Wrap-up: Where to go from here

Lecture 23

Dr. Benjamin Soltoff

Cornell University
INFO 4940/5940 - Fall 2024

December 5, 2024

End-of-semester logistics

Remaining assignments

  • Homework 05
  • Homework 06/extra credit
  • Group project

Build a simple machine learning stack

A digital cartoon with two illustrations: the top shows the R-logo with a scary face, and a small scared little fuzzy monster holding up a white flag in surrender while under a dark storm cloud. The text above says "at first I was like..." The lower cartoon is a friendly, smiling R-logo jumping up to give a happy fuzzy monster a high-five under a smiling sun and next to colorful flowers.
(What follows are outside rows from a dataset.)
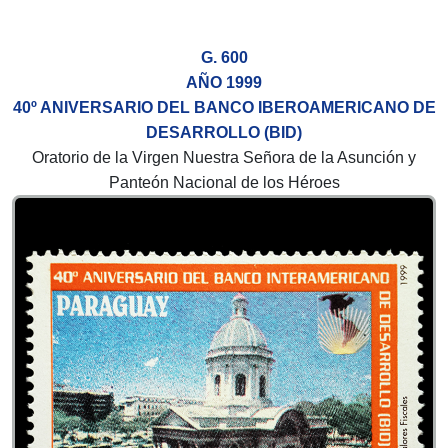
G. 600
AÑO 1999
40º ANIVERSARIO DEL BANCO IBEROAMERICANO DE
DESARROLLO (BID)
Oratorio de la Virgen Nuestra Señora de la Asunción y
Panteón Nacional de los Héroes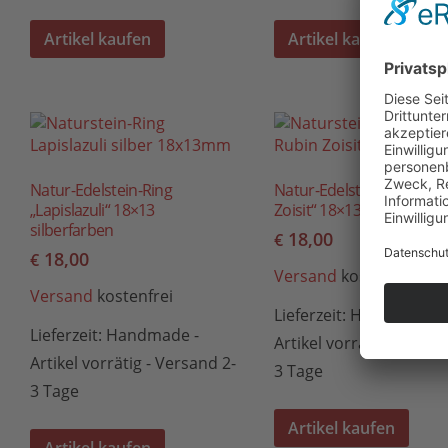
Artikel kaufen
Artikel kaufen
Natur-Edelstein-Ring
Natur-Edelstein-Ring „Ru
„Lapislazuli“ 18×13
Zoisit“ 18×13 silberfarben
silberfarben
18,00
€
18,00
€
Versand
kostenfrei
Versand
kostenfrei
Lieferzeit:
Handmade -
Lieferzeit:
Handmade -
Artikel vorrätig - Versa
Artikel vorrätig - Versand 2-
3 Tage
3 Tage
Artikel kaufen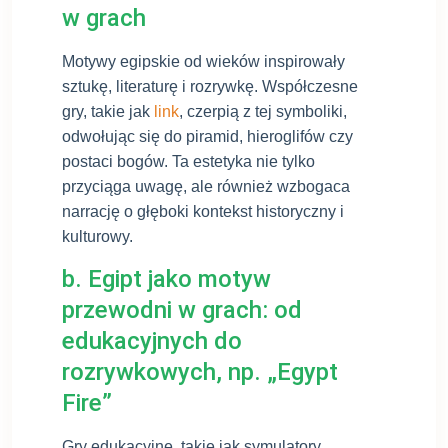
w grach
Motywy egipskie od wieków inspirowały
sztukę, literaturę i rozrywkę. Współczesne
gry, takie jak
link
, czerpią z tej symboliki,
odwołując się do piramid, hieroglifów czy
postaci bogów. Ta estetyka nie tylko
przyciąga uwagę, ale również wzbogaca
narrację o głęboki kontekst historyczny i
kulturowy.
b. Egipt jako motyw
przewodni w grach: od
edukacyjnych do
rozrywkowych, np. „Egypt
Fire”
Gry edukacyjne, takie jak symulatory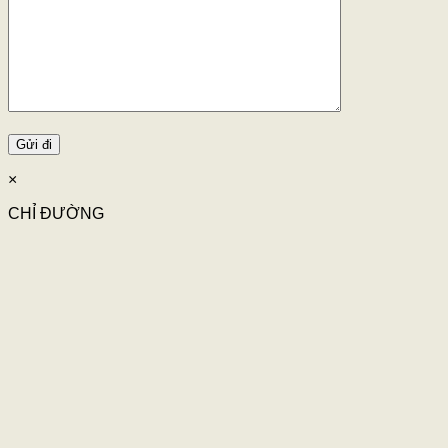
×
CHỈ ĐƯỜNG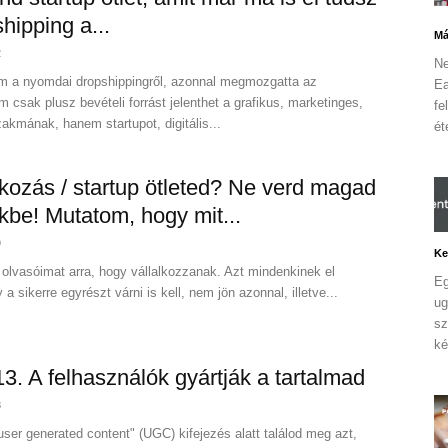
shipping a...
Má
2
Ne
am a nyomdai dropshippingről, azonnal megmozgatta az
Ea
csak plusz bevételi forrást jelenthet a grafikus, marketinges,
fe
kmának, hanem startupot, digitális...
ét
lkozás / startup ötleted? Ne verd magad
kbe! Mutatom, hogy mit...
9
Ke
olvasóimat arra, hogy vállalkozzanak. Azt mindenkinek el
Eg
 sikerre egyrészt várni is kell, nem jön azonnal, illetve...
ug
sz
ké
 13. A felhasználók gyártják a tartalmad
8
user generated content" (UGC) kifejezés alatt találod meg azt,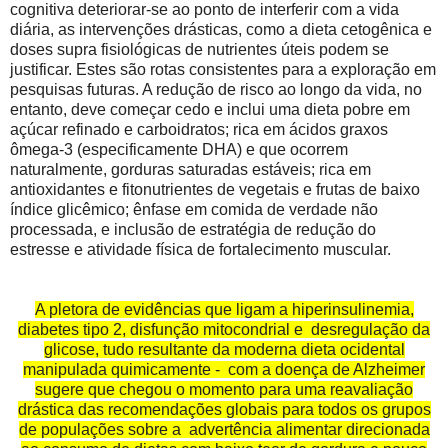
cognitiva deteriorar-se ao ponto de interferir com a vida
diária, as intervenções drásticas, como a dieta cetogênica e
doses supra fisiológicas de nutrientes úteis podem se
justificar. Estes são rotas consistentes para a exploração em
pesquisas futuras. A redução de risco ao longo da vida, no
entanto, deve começar cedo e inclui uma dieta pobre em
açúcar refinado e carboidratos; rica em ácidos graxos
ômega-3 (especificamente DHA) e que ocorrem
naturalmente, gorduras saturadas estáveis; rica em
antioxidantes e fitonutrientes de vegetais e frutas de baixo
índice glicêmico; ênfase em comida de verdade não
processada, e inclusão de estratégia de redução do
estresse e atividade física de fortalecimento muscular.
A pletora de evidências que ligam a hiperinsulinemia,
diabetes tipo 2, disfunção mitocondrial e
desregulação da
glicose, tudo resultante da moderna dieta ocidental
manipulada quimicamente -
com a doença de Alzheimer
sugere que chegou o momento para uma reavaliação
drástica das recomendações globais para todos os grupos
de populações sobre a advertência alimentar direcionada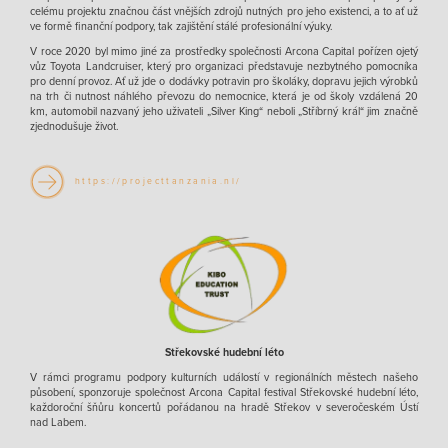
celému projektu značnou část vnějších zdrojů nutných pro jeho existenci, a to ať už
ve formě finanční podpory, tak zajištění stálé profesionální výuky.
V roce 2020 byl mimo jiné za prostředky společnosti Arcona Capital pořízen ojetý
vůz Toyota Landcruiser, který pro organizaci představuje nezbytného pomocníka
pro denní provoz. Ať už jde o dodávky potravin pro školáky, dopravu jejich výrobků
na trh či nutnost náhlého převozu do nemocnice, která je od školy vzdálená 20
km, automobil nazvaný jeho uživateli „Silver King“ neboli „Stříbrný král“ jim značně
zjednodušuje život.
https://projecttanzania.nl/
Střekovské hudební léto
V rámci programu podpory kulturních událostí v regionálních městech našeho
působení, sponzoruje společnost Arcona Capital festival Střekovské hudební léto,
každoroční šňůru koncertů pořádanou na hradě Střekov v severočeském Ústí
nad Labem.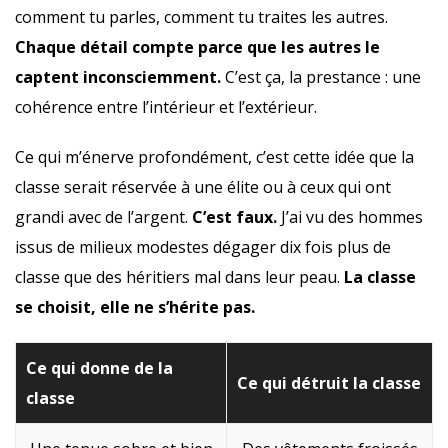
comment tu parles, comment tu traites les autres.
Chaque détail compte parce que les autres le
captent inconsciemment.
C’est ça, la prestance : une
cohérence entre l’intérieur et l’extérieur.
Ce qui m’énerve profondément, c’est cette idée que la
classe serait réservée à une élite ou à ceux qui ont
grandi avec de l’argent.
C’est faux.
J’ai vu des hommes
issus de milieux modestes dégager dix fois plus de
classe que des héritiers mal dans leur peau.
La classe
se choisit, elle ne s’hérite pas.
Ce qui donne de la
Ce qui détruit la classe
classe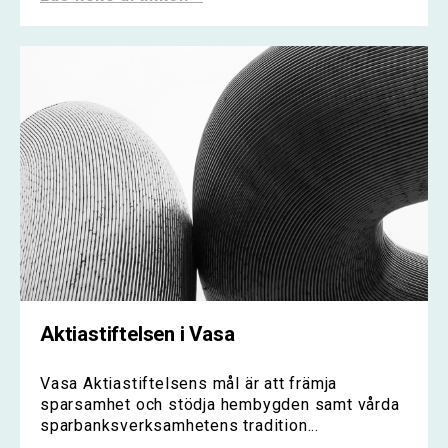
Aktiastiftelsen i Vasa
Vasa Aktiastiftelsens mål är att främja
sparsamhet och stödja hembygden samt vårda
sparbanksverksamhetens tradition...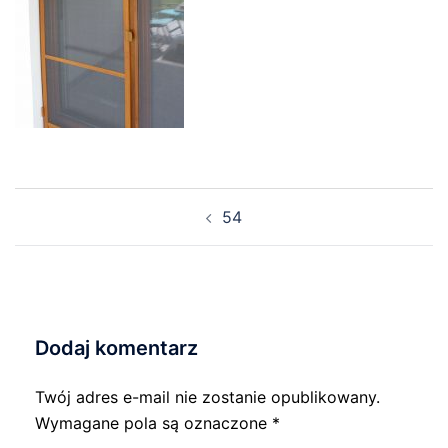
Nawigacja
54
wpisu
Dodaj komentarz
Twój adres e-mail nie zostanie opublikowany.
Wymagane pola są oznaczone
*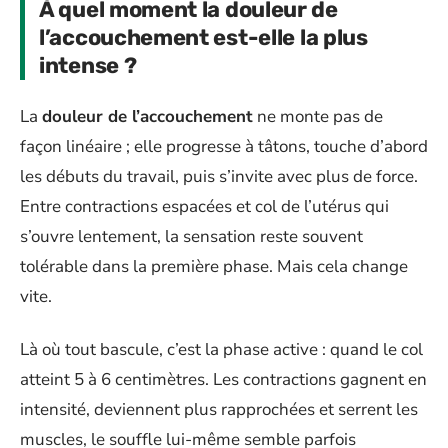
À quel moment la douleur de
l’accouchement est-elle la plus
intense ?
La
douleur de l’accouchement
ne monte pas de
façon linéaire ; elle progresse à tâtons, touche d’abord
les débuts du travail, puis s’invite avec plus de force.
Entre contractions espacées et col de l’utérus qui
s’ouvre lentement, la sensation reste souvent
tolérable dans la première phase. Mais cela change
vite.
Là où tout bascule, c’est la phase active : quand le col
atteint 5 à 6 centimètres. Les contractions gagnent en
intensité, deviennent plus rapprochées et serrent les
muscles, le souffle lui-même semble parfois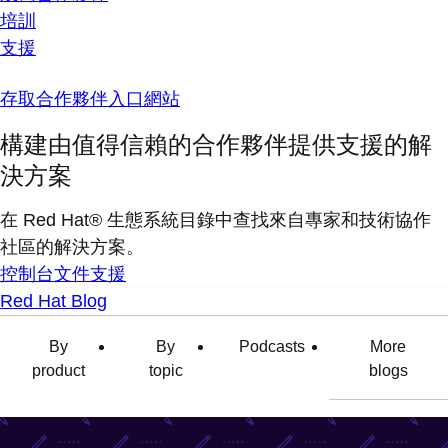
培訓
支援
存取合作夥伴入口網站
構建由值得信賴的合作夥伴提供支援的解
決方案
在 Red Hat® 生態系統目錄中查找來自專家和技術協作
社區的解決方案。
控制台
文件
支援
Red Hat Blog
By
By
Podcasts
More
product
topic
blogs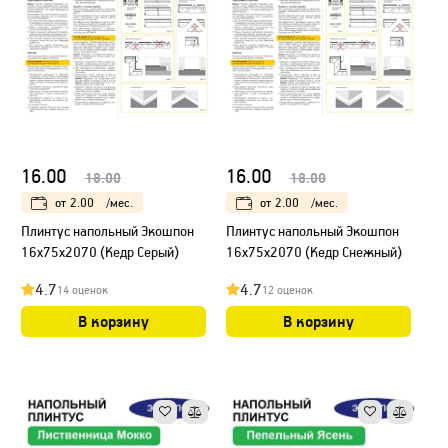
16.00
16.00
18.00
18.00
от
2.00
/мес.
от
2.00
/мес.
Плинтус напольный Экошпон
Плинтус напольный Экошпон
16х75х2070 (Кедр Серый)
16х75х2070 (Кедр Снежный)
4.7
4.7
14 оценок
12 оценок
В корзину
В корзину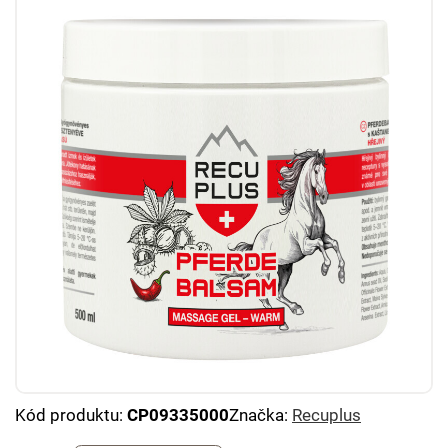
Kód produktu:
CP09335000
Značka:
Recuplus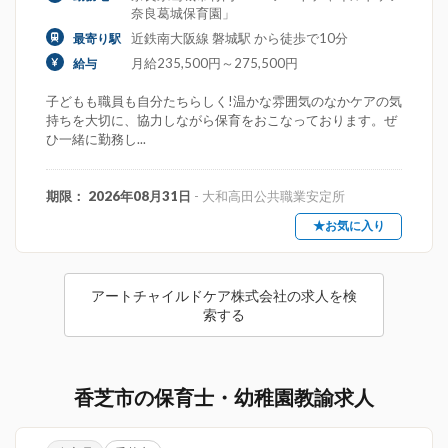
奈良葛城保育園」
近鉄南大阪線 磐城駅 から徒歩で10分
最寄り駅
月給235,500円～275,500円
給与
子どもも職員も自分たちらしく!温かな雰囲気のなかケアの気
持ちを大切に、協力しながら保育をおこなっております。ぜ
ひ一緒に勤務し...
期限： 2026年08月31日
- 大和高田公共職業安定所
★お気に入り
アートチャイルドケア株式会社の求人を検
索する
香芝市の保育士・幼稚園教諭求人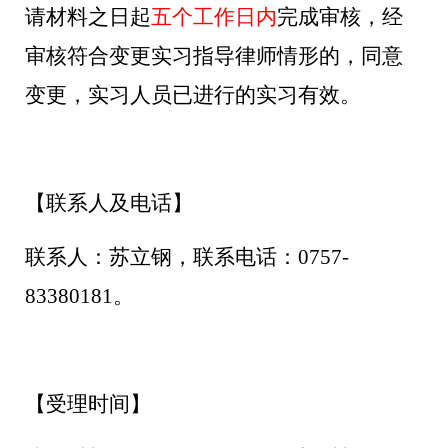
请材料之日起
五个工作日内
完成审核，经
审核符合变更实习指导律师情形的，同意
变更，实习人员已进行的实习有效。
【联系人及电话】
联系人：苏立钢，联系电话：0757-
83380181。
【受理时间】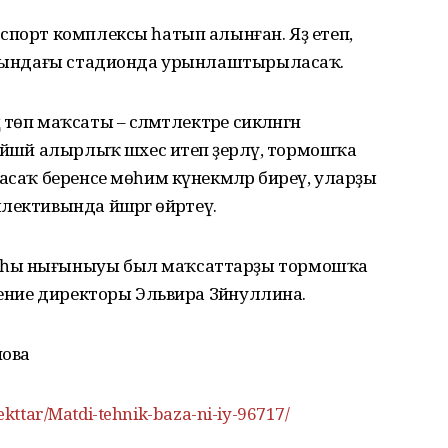
спорт комплексы һатып алынған. Яҙ етеп,
 янындағы стадионда урынлаштырыласаҡ.
п маҡсаты – сәләмәтлектәре сикләнгән
әшәй алырлыҡ шәхес итеп әҙерләү, тормошҡа
асаҡ беренсе мөһим күнекмәләр биреү, уларҙы
ективында йәшәргә өйрәтеү.
аһы нығыныуы был маҡсаттарҙы тормошҡа
дение директоры Эльвира Зәйнуллина.
нова
oekttar/Matdi-tehnik-baza-ni-iy-96717/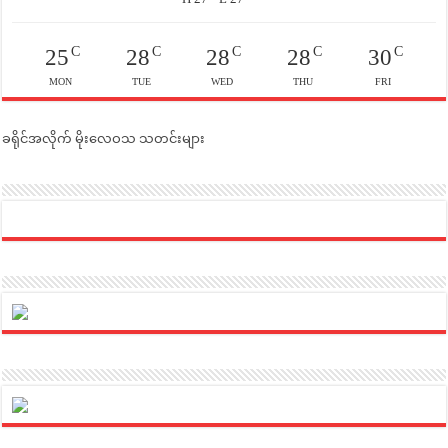
C
C
C
C
C
25
28
28
28
30
MON
TUE
WED
THU
FRI
ခရိုင်အလိုက် မိုးလေဝသ သတင်းများ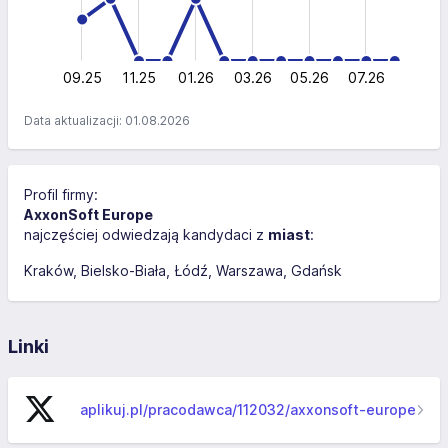
0
2
0
09.25
11.25
01.26
03.26
L
05.26
07.26
Data aktualizacji: 01.08.2026
Profil firmy:
AxxonSoft Europe
najczęściej odwiedzają kandydaci z
miast
:
Kraków
Bielsko-Biała
Łódź
Warszawa
Gdańsk
Linki
aplikuj.pl/pracodawca/112032/axxonsoft-europe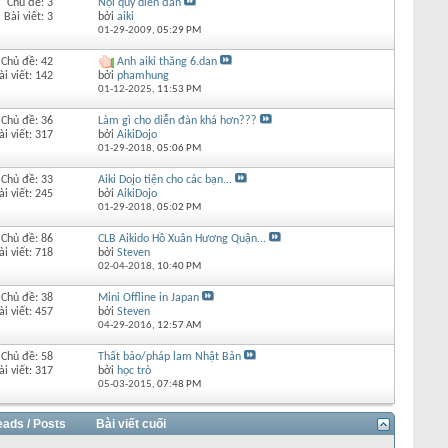
Chủ đề: 3
Nội quy diễn đàn
Bài viết: 3
bởi
aiki
01-29-2009,
05:29 PM
Chủ đề: 42
Anh aiki thăng 6.dan
ài viết: 142
bởi
phamhung
01-12-2025,
11:53 PM
Chủ đề: 36
Làm gì cho diễn đàn khá hơn???
ài viết: 317
bởi
AikiDojo
01-29-2018,
05:06 PM
Chủ đề: 33
Aiki Dojo tiện cho các bạn...
ài viết: 245
bởi
AikiDojo
01-29-2018,
05:02 PM
Chủ đề: 86
CLB Aikido Hồ Xuân Hương Quận...
ài viết: 718
bởi
Steven
02-04-2018,
10:40 PM
Chủ đề: 38
Mini Offline in Japan
ài viết: 457
bởi
Steven
04-29-2016,
12:57 AM
Chủ đề: 58
Thất bảo/pháp lam Nhật Bản
ài viết: 317
bởi
học trò
05-03-2015,
07:48 PM
eads / Posts
Bài viết cuối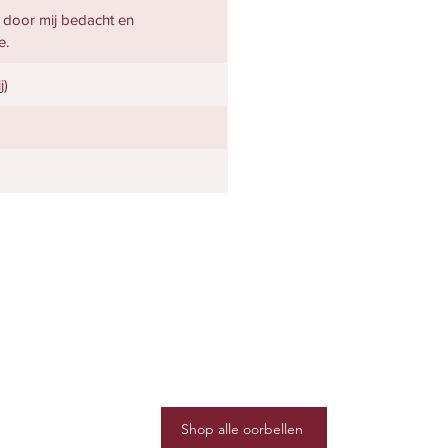
k door mij bedacht en
e.
j)
Shop alle oorbellen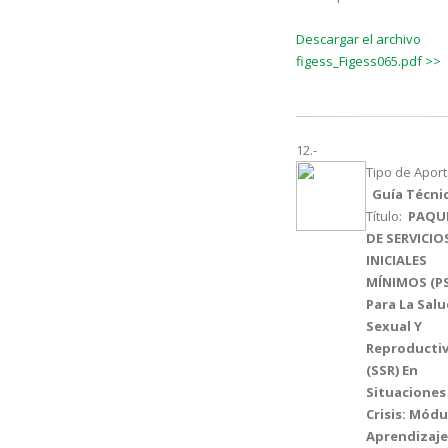
Descargar el archivo
figess_Figess065.pdf >>
12.-
Tipo de Aport
Guía Técni
Título:
PAQU
DE SERVICIO
INICIALES
MÍNIMOS (P
Para La Sal
Sexual Y
Reproducti
(SSR) En
Situaciones
Crisis: Módu
Aprendizaje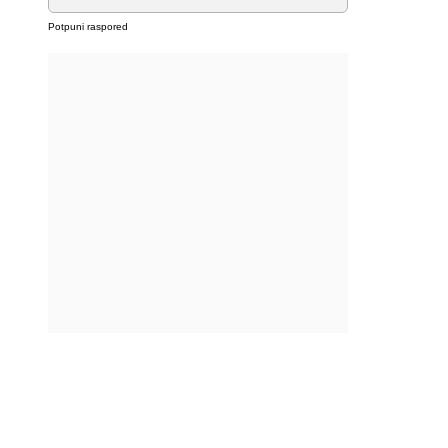
Potpuni raspored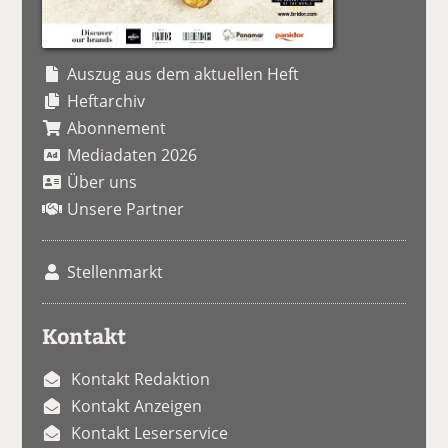
Auszug aus dem aktuellen Heft
Heftarchiv
Abonnement
Mediadaten 2026
Über uns
Unsere Partner
Stellenmarkt
Kontakt
Kontakt Redaktion
Kontakt Anzeigen
Kontakt Leserservice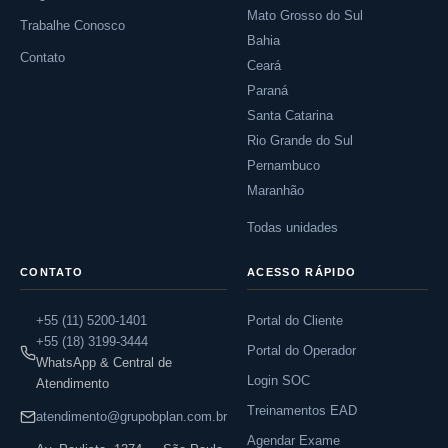
Mato Grosso do Sul
Trabalhe Conosco
Bahia
Contato
Ceará
Paraná
Santa Catarina
Rio Grande do Sul
Pernambuco
Maranhão
Todas unidades
CONTATO
ACESSO RÁPIDO
+55 (11) 5200-1401
Portal do Cliente
+55 (18) 3199-3444
Portal do Operador
WhatsApp & Central de
Login SOC
Atendimento
Treinamentos EAD
atendimento@grupobplan.com.br
Agendar Exame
The text above the bottom illustration reads "but now itโ€™s like..."

RStudio Workbench

  • Access to RStudio Workbench and Google Cloud Storage will end at some point after December 20th
  • All INFO 4940/5940 materials remain available in your repos on GitHub as long as you are an active student
  • Any other work you have done on the server will not be accessible after the end of the semester
  • Where will you go from here?

Software installation

Programming language

Reproducibility

To renv or not to renv

Benefits

  • Isolated
  • Portable
  • Reproducible

Drawbacks

  • Itโ€™s a pain to configure for every project
  • Some packages have issues installing via {renv}

Install some core R packages

# install the major packages from the course published on CRAN
install.packages(c(
  "tidyverse", "tidymodels", "devtools", "usethis",
  "styler", "keras3", "ranger", "bonsai"
))

# install a package hosted on GitHub
remotes::install_github(repo = "cis-ds/rcis")

Create a GitHub account

Configure Git

usethis::use_git_config(
  user.name = "Your name", 
  user.email = "Email associated with your GitHub account"
  )

Painless authentication with PAT

Personal Access Token

Setup PAT authentication

Create PAT

usethis::create_github_token(
  scopes = c("repo", "user", "gist", "workflow"),
  description = "<DESCRIBE YOUR DEVICE>"
)

Store PAT

gitcreds::gitcreds_set()

#> ? Enter password or token: ghp_xxxxxxxxxxxxxxxxxxxxxxxxxxxxxxxxxxxx
#> -> Adding new credentials...
#> -> Removing credentials from cache...
#> -> Done.

Create PAT

usethis::create_github_token(
  scopes = c("repo", "user", "gist", "workflow"),
  description = "<DESCRIBE YOUR DEVICE>",
  host = "https://github.coecis.cornell.edu/"
)

Store PAT

gitcreds::gitcreds_set(url = "https://github.coecis.cornell.edu/")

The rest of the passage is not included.